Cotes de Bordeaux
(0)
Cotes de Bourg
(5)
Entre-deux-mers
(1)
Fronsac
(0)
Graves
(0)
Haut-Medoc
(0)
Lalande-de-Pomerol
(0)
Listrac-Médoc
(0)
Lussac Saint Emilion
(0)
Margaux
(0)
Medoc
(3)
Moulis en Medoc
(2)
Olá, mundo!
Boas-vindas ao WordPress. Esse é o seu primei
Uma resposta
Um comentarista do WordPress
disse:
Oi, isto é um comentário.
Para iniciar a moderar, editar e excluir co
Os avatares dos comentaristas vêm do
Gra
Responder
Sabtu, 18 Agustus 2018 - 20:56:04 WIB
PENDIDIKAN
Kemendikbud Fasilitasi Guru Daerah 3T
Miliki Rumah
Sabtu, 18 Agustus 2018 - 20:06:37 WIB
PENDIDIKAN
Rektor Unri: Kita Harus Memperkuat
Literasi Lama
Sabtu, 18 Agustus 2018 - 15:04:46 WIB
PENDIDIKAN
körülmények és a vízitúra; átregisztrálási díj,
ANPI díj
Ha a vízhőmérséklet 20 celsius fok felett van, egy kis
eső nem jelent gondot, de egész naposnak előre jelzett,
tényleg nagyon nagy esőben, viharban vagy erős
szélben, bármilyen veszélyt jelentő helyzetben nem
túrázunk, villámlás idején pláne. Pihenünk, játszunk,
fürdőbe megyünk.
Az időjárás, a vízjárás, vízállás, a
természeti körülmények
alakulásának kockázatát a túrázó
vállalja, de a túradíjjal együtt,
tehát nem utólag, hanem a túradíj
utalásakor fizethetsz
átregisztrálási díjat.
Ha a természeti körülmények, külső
--
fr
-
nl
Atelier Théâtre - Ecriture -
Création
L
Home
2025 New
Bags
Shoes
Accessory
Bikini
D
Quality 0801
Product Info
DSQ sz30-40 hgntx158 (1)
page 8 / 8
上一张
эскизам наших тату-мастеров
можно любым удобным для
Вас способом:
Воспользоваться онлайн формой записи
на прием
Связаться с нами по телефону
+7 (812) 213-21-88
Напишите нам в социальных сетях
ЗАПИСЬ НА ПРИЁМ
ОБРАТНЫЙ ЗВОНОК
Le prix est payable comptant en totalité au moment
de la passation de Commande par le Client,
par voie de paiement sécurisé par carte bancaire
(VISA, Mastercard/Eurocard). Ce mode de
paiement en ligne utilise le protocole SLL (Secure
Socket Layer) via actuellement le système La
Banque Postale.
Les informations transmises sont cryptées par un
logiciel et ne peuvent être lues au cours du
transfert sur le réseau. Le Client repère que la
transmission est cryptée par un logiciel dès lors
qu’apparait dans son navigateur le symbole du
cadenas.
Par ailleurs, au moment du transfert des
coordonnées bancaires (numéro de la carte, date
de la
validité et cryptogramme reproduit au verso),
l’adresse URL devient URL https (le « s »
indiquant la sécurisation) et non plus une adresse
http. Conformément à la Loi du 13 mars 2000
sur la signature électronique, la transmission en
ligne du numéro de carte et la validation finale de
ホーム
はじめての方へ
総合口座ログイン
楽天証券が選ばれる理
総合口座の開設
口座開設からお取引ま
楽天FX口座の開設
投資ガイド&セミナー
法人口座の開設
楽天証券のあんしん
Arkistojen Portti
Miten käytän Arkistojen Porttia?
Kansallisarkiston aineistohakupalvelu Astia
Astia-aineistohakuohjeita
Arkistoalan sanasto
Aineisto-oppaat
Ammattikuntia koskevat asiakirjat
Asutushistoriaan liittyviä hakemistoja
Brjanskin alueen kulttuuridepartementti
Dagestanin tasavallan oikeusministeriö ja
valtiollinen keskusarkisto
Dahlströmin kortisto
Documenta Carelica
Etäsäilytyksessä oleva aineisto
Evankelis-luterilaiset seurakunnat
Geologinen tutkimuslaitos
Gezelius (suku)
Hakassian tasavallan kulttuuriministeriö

**AIM OF THE TASK**
Copy out every line of the listing where the word "numéro" occurs.

**EXERCISE ANSWER**
coordonnées bancaires (numéro de la carte, date
ligne du numéro de carte et la validation finale de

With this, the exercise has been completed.